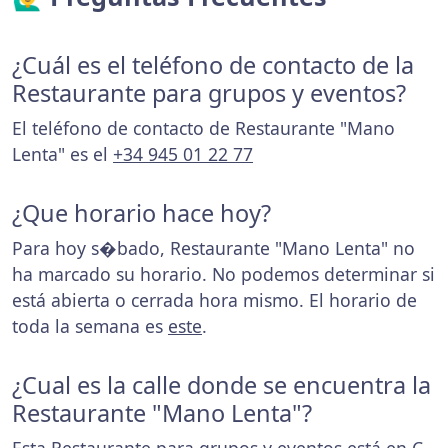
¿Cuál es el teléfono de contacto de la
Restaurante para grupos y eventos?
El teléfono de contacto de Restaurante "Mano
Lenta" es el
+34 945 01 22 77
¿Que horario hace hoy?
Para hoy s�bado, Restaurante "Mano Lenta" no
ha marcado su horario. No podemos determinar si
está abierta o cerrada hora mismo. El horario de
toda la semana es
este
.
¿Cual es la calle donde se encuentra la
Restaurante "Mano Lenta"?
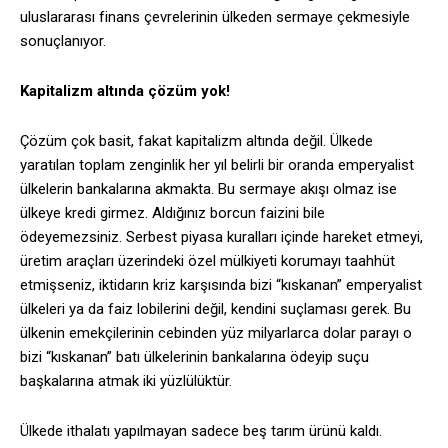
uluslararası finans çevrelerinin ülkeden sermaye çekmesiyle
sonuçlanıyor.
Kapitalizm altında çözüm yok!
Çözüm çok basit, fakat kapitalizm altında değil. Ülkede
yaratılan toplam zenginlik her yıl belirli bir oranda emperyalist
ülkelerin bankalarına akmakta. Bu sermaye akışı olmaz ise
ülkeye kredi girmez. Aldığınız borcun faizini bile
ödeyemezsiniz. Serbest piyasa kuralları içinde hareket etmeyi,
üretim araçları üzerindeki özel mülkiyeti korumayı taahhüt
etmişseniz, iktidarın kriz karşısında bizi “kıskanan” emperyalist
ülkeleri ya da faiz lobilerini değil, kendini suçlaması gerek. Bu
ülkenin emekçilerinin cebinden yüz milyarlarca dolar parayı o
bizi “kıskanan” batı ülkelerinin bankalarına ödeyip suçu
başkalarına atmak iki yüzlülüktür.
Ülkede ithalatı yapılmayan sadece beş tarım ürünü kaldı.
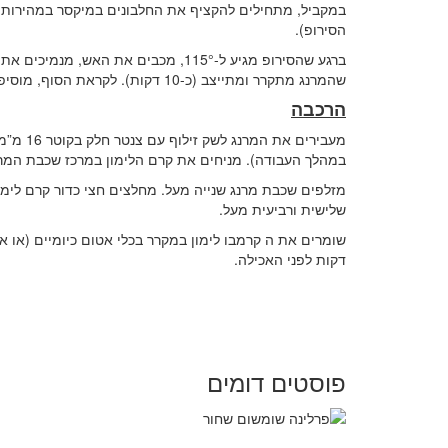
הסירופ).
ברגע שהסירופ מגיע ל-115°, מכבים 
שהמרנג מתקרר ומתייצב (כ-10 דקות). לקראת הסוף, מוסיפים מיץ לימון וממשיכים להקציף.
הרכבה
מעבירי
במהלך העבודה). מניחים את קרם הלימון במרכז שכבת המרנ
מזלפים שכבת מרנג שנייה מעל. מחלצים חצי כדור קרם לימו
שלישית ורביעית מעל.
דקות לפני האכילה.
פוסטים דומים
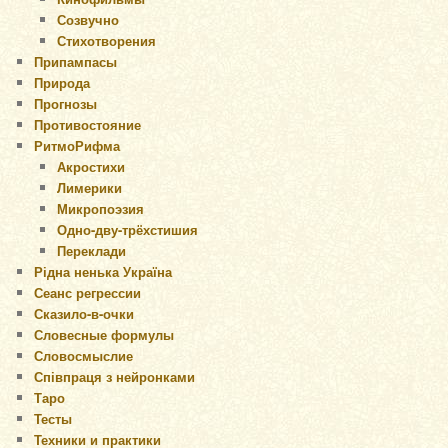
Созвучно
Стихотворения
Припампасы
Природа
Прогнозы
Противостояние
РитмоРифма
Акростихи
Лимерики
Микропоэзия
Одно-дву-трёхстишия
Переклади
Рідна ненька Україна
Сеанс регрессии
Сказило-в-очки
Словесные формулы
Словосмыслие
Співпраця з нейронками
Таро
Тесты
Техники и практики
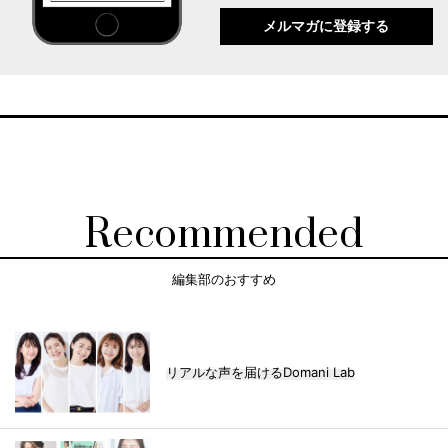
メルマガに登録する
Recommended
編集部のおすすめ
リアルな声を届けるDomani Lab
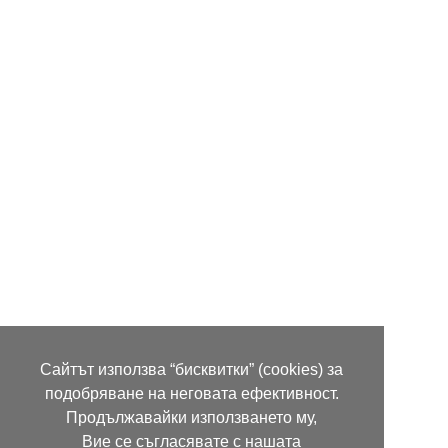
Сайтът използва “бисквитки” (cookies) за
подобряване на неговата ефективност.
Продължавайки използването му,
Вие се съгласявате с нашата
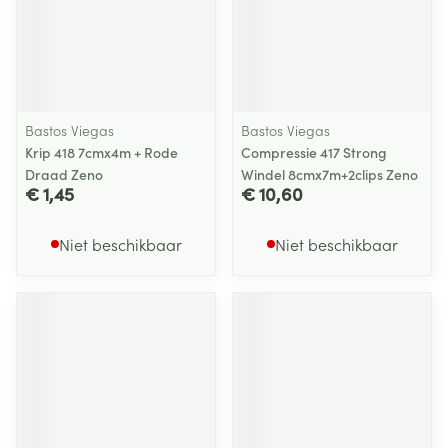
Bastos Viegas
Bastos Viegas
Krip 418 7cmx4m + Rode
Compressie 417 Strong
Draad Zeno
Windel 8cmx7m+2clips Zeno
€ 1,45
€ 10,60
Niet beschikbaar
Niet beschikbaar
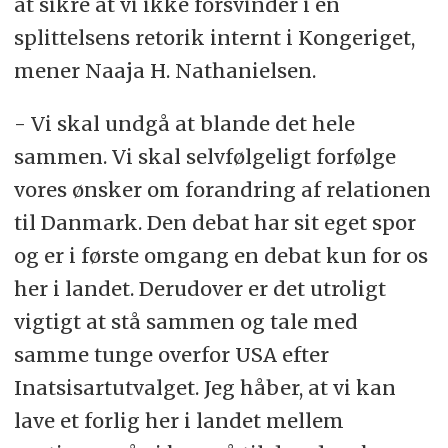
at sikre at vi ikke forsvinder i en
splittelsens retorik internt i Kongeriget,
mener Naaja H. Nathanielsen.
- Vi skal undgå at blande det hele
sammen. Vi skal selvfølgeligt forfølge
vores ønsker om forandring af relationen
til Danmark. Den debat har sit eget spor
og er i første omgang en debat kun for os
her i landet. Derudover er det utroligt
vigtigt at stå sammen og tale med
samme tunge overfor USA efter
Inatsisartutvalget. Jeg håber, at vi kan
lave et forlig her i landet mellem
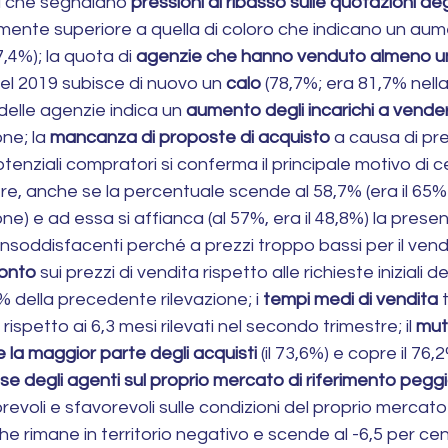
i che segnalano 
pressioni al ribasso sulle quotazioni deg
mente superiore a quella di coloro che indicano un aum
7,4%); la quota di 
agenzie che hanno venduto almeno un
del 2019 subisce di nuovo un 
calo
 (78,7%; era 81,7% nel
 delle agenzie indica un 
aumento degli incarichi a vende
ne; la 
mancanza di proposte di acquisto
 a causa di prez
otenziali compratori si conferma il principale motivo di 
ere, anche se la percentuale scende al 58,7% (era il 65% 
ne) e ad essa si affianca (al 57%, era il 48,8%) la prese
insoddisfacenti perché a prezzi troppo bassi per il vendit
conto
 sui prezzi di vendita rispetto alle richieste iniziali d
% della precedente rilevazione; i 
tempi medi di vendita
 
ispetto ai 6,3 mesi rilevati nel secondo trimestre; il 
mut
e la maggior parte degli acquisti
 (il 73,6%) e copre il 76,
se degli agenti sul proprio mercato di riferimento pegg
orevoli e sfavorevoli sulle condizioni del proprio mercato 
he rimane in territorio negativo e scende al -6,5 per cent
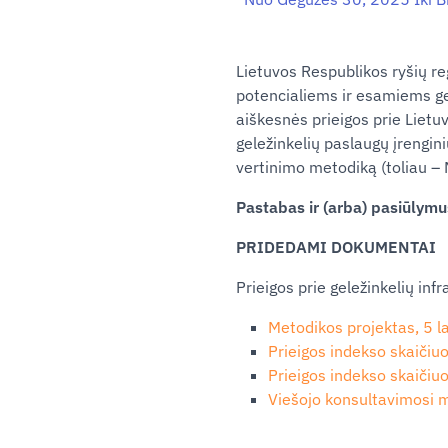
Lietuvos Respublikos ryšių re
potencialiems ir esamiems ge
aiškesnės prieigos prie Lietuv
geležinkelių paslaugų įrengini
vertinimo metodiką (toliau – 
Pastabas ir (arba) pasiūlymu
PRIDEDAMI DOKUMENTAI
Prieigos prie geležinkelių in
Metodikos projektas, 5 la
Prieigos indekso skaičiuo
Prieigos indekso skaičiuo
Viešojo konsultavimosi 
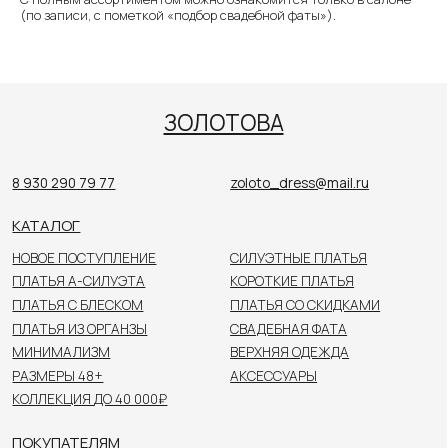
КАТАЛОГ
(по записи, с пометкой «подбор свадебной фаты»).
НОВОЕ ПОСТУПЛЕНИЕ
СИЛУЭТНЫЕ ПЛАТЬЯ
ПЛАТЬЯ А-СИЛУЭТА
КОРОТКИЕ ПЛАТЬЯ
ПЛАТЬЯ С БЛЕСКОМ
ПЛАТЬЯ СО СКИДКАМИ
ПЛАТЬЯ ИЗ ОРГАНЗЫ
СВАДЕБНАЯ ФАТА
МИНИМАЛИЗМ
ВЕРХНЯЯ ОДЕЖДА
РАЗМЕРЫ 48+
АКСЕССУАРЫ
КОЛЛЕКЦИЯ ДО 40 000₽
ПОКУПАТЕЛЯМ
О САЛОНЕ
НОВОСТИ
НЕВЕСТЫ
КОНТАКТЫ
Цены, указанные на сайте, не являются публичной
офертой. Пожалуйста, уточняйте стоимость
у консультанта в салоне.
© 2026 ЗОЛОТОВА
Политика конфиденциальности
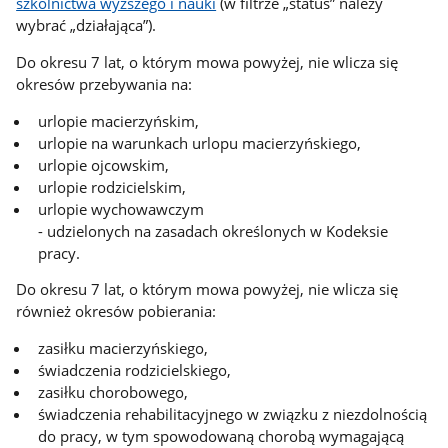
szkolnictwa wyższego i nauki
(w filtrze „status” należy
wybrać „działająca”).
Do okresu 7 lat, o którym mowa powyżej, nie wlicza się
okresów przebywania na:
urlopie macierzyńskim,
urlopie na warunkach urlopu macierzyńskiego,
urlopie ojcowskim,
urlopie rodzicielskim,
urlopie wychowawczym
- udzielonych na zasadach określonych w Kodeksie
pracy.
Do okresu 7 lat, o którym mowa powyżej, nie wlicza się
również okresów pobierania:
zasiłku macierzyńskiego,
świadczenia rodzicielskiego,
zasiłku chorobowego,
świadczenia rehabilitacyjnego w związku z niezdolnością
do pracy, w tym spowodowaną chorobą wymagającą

::::

*EXERCISE AIM:* Exactly as given, transcribe every line of the data, but not its images.

*SOLUTION:*
¿Cuál es el teléfono de contacto de la
Restaurante para grupos y eventos?
El teléfono de contacto de Restaurante "Mano
Lenta" es el
+34 945 01 22 77
¿Que horario hace hoy?
Para hoy s�bado, Restaurante "Mano Lenta" no
ha marcado su horario. No podemos determinar si
está abierta o cerrada hora mismo. El horario de
toda la semana es
este
.
¿Cual es la calle donde se encuentra la
Restaurante "Mano Lenta"?
uluslararası finans çevrelerinin ülkeden sermaye çekmesiyle
sonuçlanıyor.
Kapitalizm altında çözüm yok!
Çözüm çok basit, fakat kapitalizm altında değil. Ülkede
yaratılan toplam zenginlik her yıl belirli bir oranda emperyalist
ülkelerin bankalarına akmakta. Bu sermaye akışı olmaz ise
ülkeye kredi girmez. Aldığınız borcun faizini bile
ödeyemezsiniz. Serbest piyasa kuralları içinde hareket etmeyi,
üretim araçları üzerindeki özel mülkiyeti korumayı taahhüt
etmişseniz, iktidarın kriz karşısında bizi “kıskanan” emperyalist
ülkeleri ya da faiz lobilerini değil, kendini suçlaması gerek. Bu
ülkenin emekçilerinin cebinden yüz milyarlarca dolar parayı o
bizi “kıskanan” batı ülkelerinin bankalarına ödeyip suçu
başkalarına atmak iki yüzlülüktür.
Ülkede ithalatı yapılmayan sadece beş tarım ürünü kaldı.
הסירופ).
ברגע שהסירופ מגיע ל-115°, מכבים 
שהמרנג מתקרר ומתייצב (כ-10 דקות). לקראת הסוף, מוסיפים מיץ לימון וממשיכים להקציף.
הרכבה
מעבירי
במהלך העבודה). מניחים את קרם הלימון במרכז שכבת המרנ
מזלפים שכבת מרנג שנייה מעל. מחלצים חצי כדור קרם לימו
שלישית ורביעית מעל.
דקות לפני האכילה.
פוסטים דומים
Созвучно
Стихотворения
Припампасы
Природа
Прогнозы
Противостояние
РитмоРифма
Акростихи
Лимерики
Микропоэзия
Одно-дву-трёхстишия
Переклади
Рідна ненька Україна
Сеанс регрессии
Сказило-в-очки
Словесные формулы
Словосмыслие
Співпраця з нейронками
Таро
Тесты
Техники и практики
メルマガに登録する
Recommended
編集部のおすすめ
リアルな声を届けるDomani Lab
Сайтът използва “бисквитки” (cookies) за
подобряване на неговата ефективност.
Продължавайки използването му,
Вие се съгласявате с нашата
Bastos Viegas
Bastos Viegas
Krip 418 7cmx4m + Rode
Compressie 417 Strong
Draad Zeno
Windel 8cmx7m+2clips Zeno
€ 1,45
€ 10,60
Niet beschikbaar
Niet beschikbaar
at sikre at vi ikke forsvinder i en
splittelsens retorik internt i Kongeriget,
mener Naaja H. Nathanielsen.
- Vi skal undgå at blande det hele
sammen. Vi skal selvfølgeligt forfølge
vores ønsker om forandring af relationen
til Danmark. Den debat har sit eget spor
og er i første omgang en debat kun for os
her i landet. Derudover er det utroligt
vigtigt at stå sammen og tale med
samme tunge overfor USA efter
Inatsisartutvalget. Jeg håber, at vi kan
lave et forlig her i landet mellem
i che segnalano 
pressioni al ribasso sulle quotazioni deg
mente superiore a quella di coloro che indicano un aum
7,4%); la quota di 
agenzie che hanno venduto almeno un
del 2019 subisce di nuovo un 
calo
 (78,7%; era 81,7% nel
 delle agenzie indica un 
aumento degli incarichi a vende
ne; la 
mancanza di proposte di acquisto
 a causa di prez
otenziali compratori si conferma il principale motivo di 
ere, anche se la percentuale scende al 58,7% (era il 65% 
ne) e ad essa si affianca (al 57%, era il 48,8%) la prese
insoddisfacenti perché a prezzi troppo bassi per il vendit
conto
 sui prezzi di vendita rispetto alle richieste iniziali d
% della precedente rilevazione; i 
tempi medi di vendita
 
ispetto ai 6,3 mesi rilevati nel secondo trimestre; il 
mut
e la maggior parte degli acquisti
 (il 73,6%) e copre il 76,
se degli agenti sul proprio mercato di riferimento pegg
orevoli e sfavorevoli sulle condizioni del proprio mercato 
he rimane in territorio negativo e scende al -6,5 per cent
Lietuvos Respublikos ryšių re
potencialiems ir esamiems ge
aiškesnės prieigos prie Lietuv
geležinkelių paslaugų įrengini
vertinimo metodiką (toliau – 
Pastabas ir (arba) pasiūlymu
PRIDEDAMI DOKUMENTAI
Prieigos prie geležinkelių in
Metodikos projektas, 5 la
Prieigos indekso skaičiuo
Prieigos indekso skaičiuo
Viešojo konsultavimosi 
КАТАЛОГ
(по записи, с пометкой «подбор свадебной фаты»).
НОВОЕ ПОСТУПЛЕНИЕ
СИЛУЭТНЫЕ ПЛАТЬЯ
ПЛАТЬЯ А-СИЛУЭТА
КОРОТКИЕ ПЛАТЬЯ
ПЛАТЬЯ С БЛЕСКОМ
ПЛАТЬЯ СО СКИДКАМИ
ПЛАТЬЯ ИЗ ОРГАНЗЫ
СВАДЕБНАЯ ФАТА
МИНИМАЛИЗМ
ВЕРХНЯЯ ОДЕЖДА
РАЗМЕРЫ 48+
АКСЕССУАРЫ
КОЛЛЕКЦИЯ ДО 40 000₽
ПОКУПАТЕЛЯМ
О САЛОНЕ
НОВОСТИ
НЕВЕСТЫ
КОНТАКТЫ
Цены, указанные на сайте, не являются публичной
офертой. Пожалуйста, уточняйте стоимость
у консультанта в салоне.
© 2026 ЗОЛОТОВА
Политика конфиденциальности
szkolnictwa wyższego i nauki
(w filtrze „status” należy
wybrać „działająca”).
Do okresu 7 lat, o którym mowa powyżej, nie wlicza się
okresów przebywania na:
urlopie macierzyńskim,
urlopie na warunkach urlopu macierzyńskiego,
urlopie ojcowskim,
urlopie rodzicielskim,
urlopie wychowawczym
- udzielonych na zasadach określonych w Kodeksie
pracy.
Do okresu 7 lat, o którym mowa powyżej, nie wlicza się
również okresów pobierania:
zasiłku macierzyńskiego,
świadczenia rodzicielskiego,
zasiłku chorobowego,
świadczenia rehabilitacyjnego w związku z niezdolnością
do pracy, w tym spowodowaną chorobą wymagającą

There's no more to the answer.